The boy he picks up is not a twink, exactly, although he has some of the same youthful innocence that he's probably faking so guys like Harvey will pick him up.
Harvey resolutely does not think of what Donna would most likely say about him. ("You can get the same thing from Ross without the effort" is probably the mildest.)
He swallows the boy's possibly true line about having roommates and takes him back to his place where he fucks him on 600-thread count Egyptian cotton. Harvey is a considerate kind of guy; he lets the boy spend the night, lets him suck his dick in the shower, and sends him off without breakfast.
Mike tries to hop up onto the counter but can't quite manage it, so he ends up sitting on the kitchen floor staring up at Harvey while he makes eggs and bacon.
Harvey tips some of the milk into a small bowl for Mike and feeds him some of the cat food because right now he can't think of what else to make an associate turned kitten for breakfast.
Mike eats some of it and then clambers up onto the couch next to Harvey to stare longingly at his food anyway.
"Oh, no," Harvey says. "You're not getting any of this."

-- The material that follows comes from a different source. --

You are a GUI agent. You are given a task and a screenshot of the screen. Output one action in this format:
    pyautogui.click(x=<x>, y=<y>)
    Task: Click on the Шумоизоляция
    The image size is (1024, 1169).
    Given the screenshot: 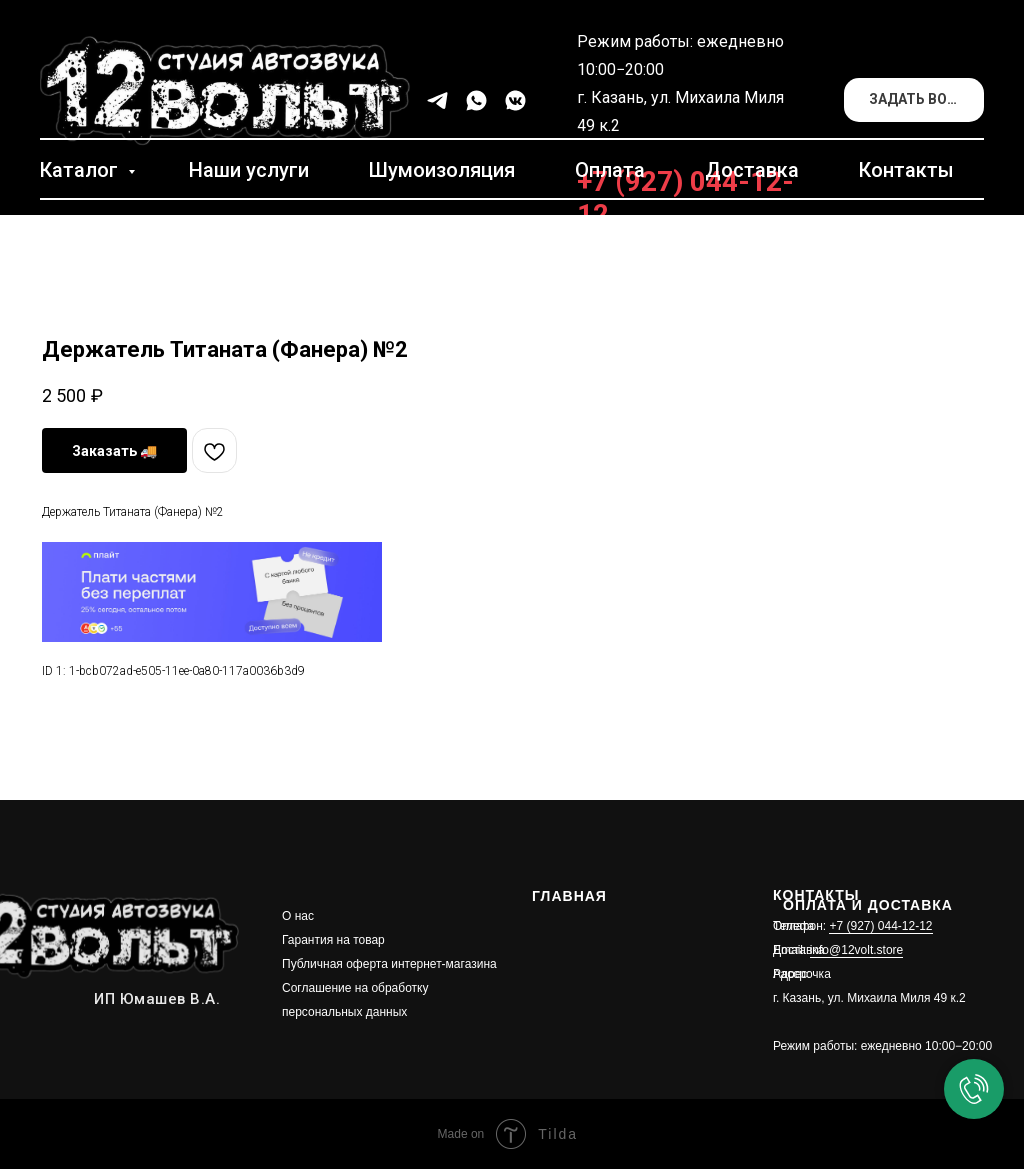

Mike looks, if anything, even more pathetic, and Harvey relents - "You could give Donna acting lessons. Do not tell her I said that." - and breaks off kitten-sized pieces of bacon for him.

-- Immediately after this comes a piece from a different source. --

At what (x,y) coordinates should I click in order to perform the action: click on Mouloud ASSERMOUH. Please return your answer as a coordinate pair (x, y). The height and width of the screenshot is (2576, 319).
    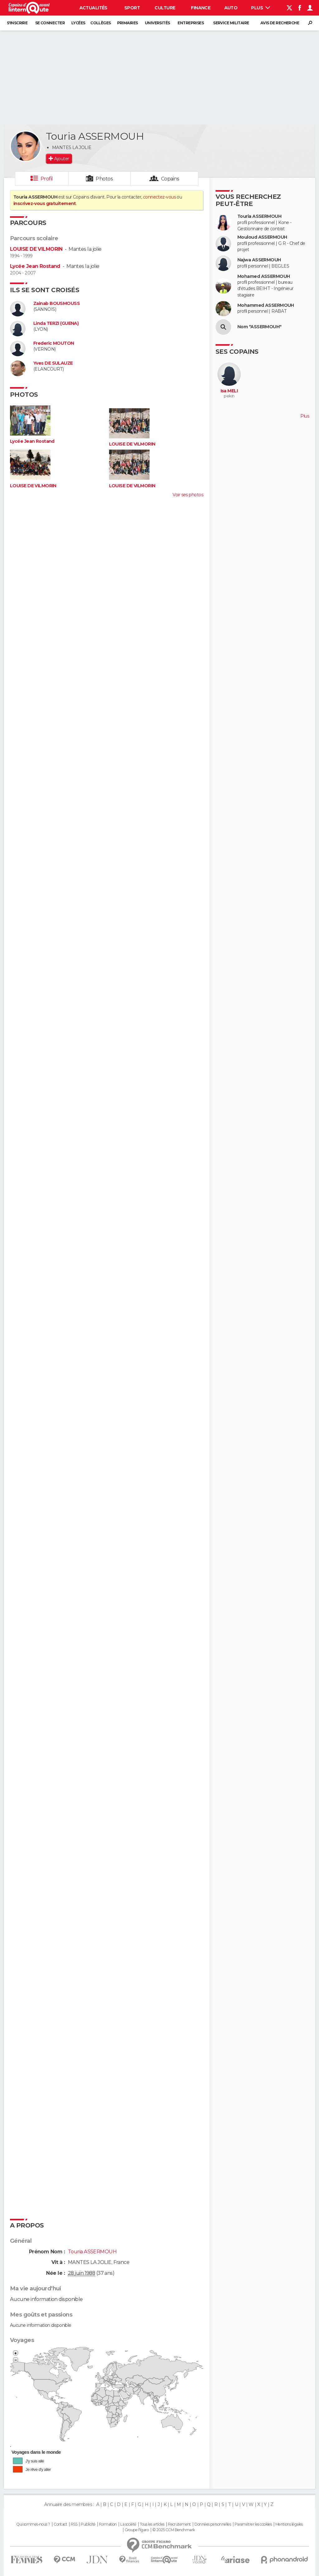
    Looking at the image, I should click on (262, 237).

Mike licks at the bacon grease on his fingers with his tiny, raspy tongue.
Harvey shakes his head, mutters, "Turn you out onto the street," and holds out another piece of bacon.
*
By Monday, he has it mostly figured out, and on Tuesday Harvey Specter, the best closer in the city, does his thing and once again has an associate instead of a kitten.
"No catnip," Mike says to Donna. "Really?"
"You know how Harvey feels about you and controlled substances." The moment Mike turns around, Donna mouths, "So much quieter," at Harvey. She's not wrong.
Mike being human instead of a cat does nothing to curb his belief that he has the right to be wherever Harvey is, and he shows up on Harvey's doorstep at eight-thirty on Saturday night waving a file at him.
Of course he actually has something there, and Harvey spends twenty minutes trying to blow a hole in his argument before he gives it up. He's considering throwing Mike out when the real reason Mike came over comes up.
"You didn't let him top," Mike says. "The guy, last weekend," he clarifies. (Unnecessarily; Harvey does know what he's talking about.) "I was listening. You didn't let him top." Mike looks at him with what should be a puppy-dog expression but looks more like the kitten begging for bacon. "You should let me top."
Harvey laughs. "You think you've got what it takes?"
"I know I have what it takes." Mike manages to say it with a confidence Harvey's pretty sure is just Mike imitating him.
He gives Mike a shot, though, and finds out that Mike does have what it takes and there is something to be said for getting fucked on 600-thread count Egyptian cotton sheets on a Saturday night.
Mike's still there in the morning, and this Sunday Harvey both gives and gets a blowjob in the shower before making eggs and bacon. He divvies it out evenly, and somehow he still ends up hand feeding Mike bacon and getting his fingers licked for his trouble.